CapitalTime

Articles on investing and capital management, with a quantitative focus.


#prp - Permanent Risk Parity (how I invest)

PRP Response to Market Crash

2020-03-09


Today saw historic moves in the stock market. The S&P 500 declined 7.6% and Canada's TSX fell an incredible 10.3%. This absolutely was a stock market crash.

In this post, I will discuss how my PRP model portfolio responded to the crash. The model portfolio is an ideal ETF-based portfolio that I track for benchmarking purposes. My own investments are very similar, though not identical, to the model portfolio.

PRP was down 1.6% today, which is actually pretty good: this is a milder decline than most balanced funds (which fell 4% to 5%).

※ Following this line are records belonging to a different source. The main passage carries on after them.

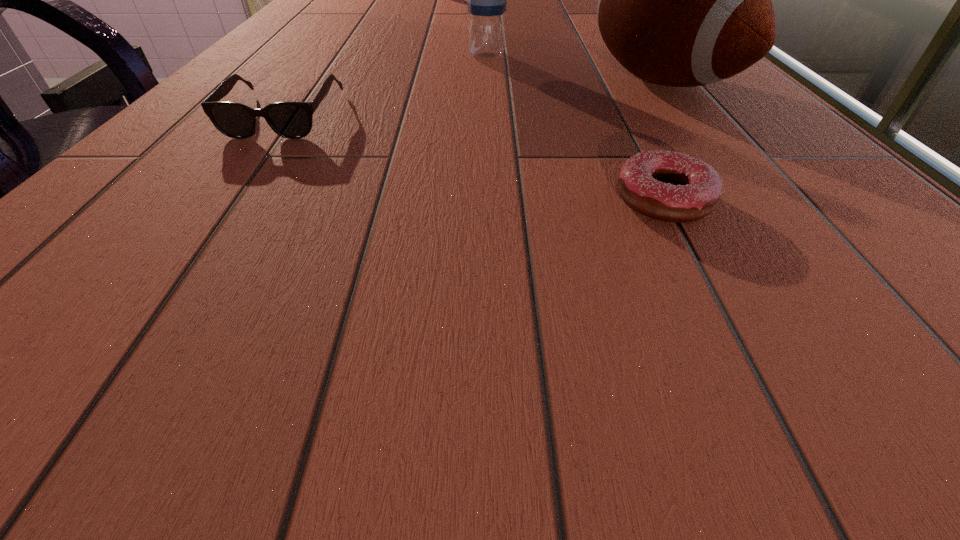 The image size is (960, 540). I want to click on free space between the football and the third object from right to left, so click(572, 69).

The height and width of the screenshot is (540, 960). I want to click on unoccupied area between the leftmost object and the football, so click(x=471, y=98).

Locate an element on the screen. The height and width of the screenshot is (540, 960). vacant area that lies between the second object from left to right and the leftmost object is located at coordinates (386, 86).

In order to click on empty space that is in between the nearest object and the sunglasses in this screenshot , I will do `click(474, 158)`.

Where is `free area in between the nearest object and the football`? The width and height of the screenshot is (960, 540). free area in between the nearest object and the football is located at coordinates (661, 140).

The width and height of the screenshot is (960, 540). I want to click on free point between the leftmost object and the football, so click(471, 98).

Choose which object is the nearest neighbor to the sunglasses. Please provide its 2D coordinates. Your answer should be formatted as a tuple, i.e. [(x, y)], where the tuple contains the x and y coordinates of a point satisfying the conditions above.

[(487, 0)]

Select which object appears as the closest to the football. Please provide its 2D coordinates. Your answer should be formatted as a tuple, i.e. [(x, y)], where the tuple contains the x and y coordinates of a point satisfying the conditions above.

[(487, 0)]

Locate an element on the screen. vacant space that satisfies the following two spatial constraints: 1. on the front side of the second object from left to right; 2. on the right side of the shortest object is located at coordinates (492, 200).

What are the coordinates of `free space that satisfies the following two spatial constraints: 1. on the back side of the football; 2. on the left side of the doughnut` in the screenshot? It's located at (601, 81).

Why was today's movement in PRP so mild? Let's look at the individual pieces that make up the PRP:

Gold turned out to be especially useful to Canadian investors today because of the sharp drop in CAD. While gold was virtually unchanged on a USD basis, it was up 2% when priced in CAD.

These constituents are combined according to their weights in PRP. However, as with any portfolio, the weights shift around over time depending on how the assets perform. PRP benefited from already being slightly underweight stocks heading into today's crash. This was due to the declines in stocks leading up to today, and the fact that I only rebalance PRP once a year.

Note that if PRP was rebalanced more often, such as monthly, today's drop would have been worse.

The net result was -1.6% which, in my opinion, is a pretty good outcome for one of the worst days in Canadian market history. One of the goals of PRP and risk parity in general is to reduce market volatility by using superior diversification.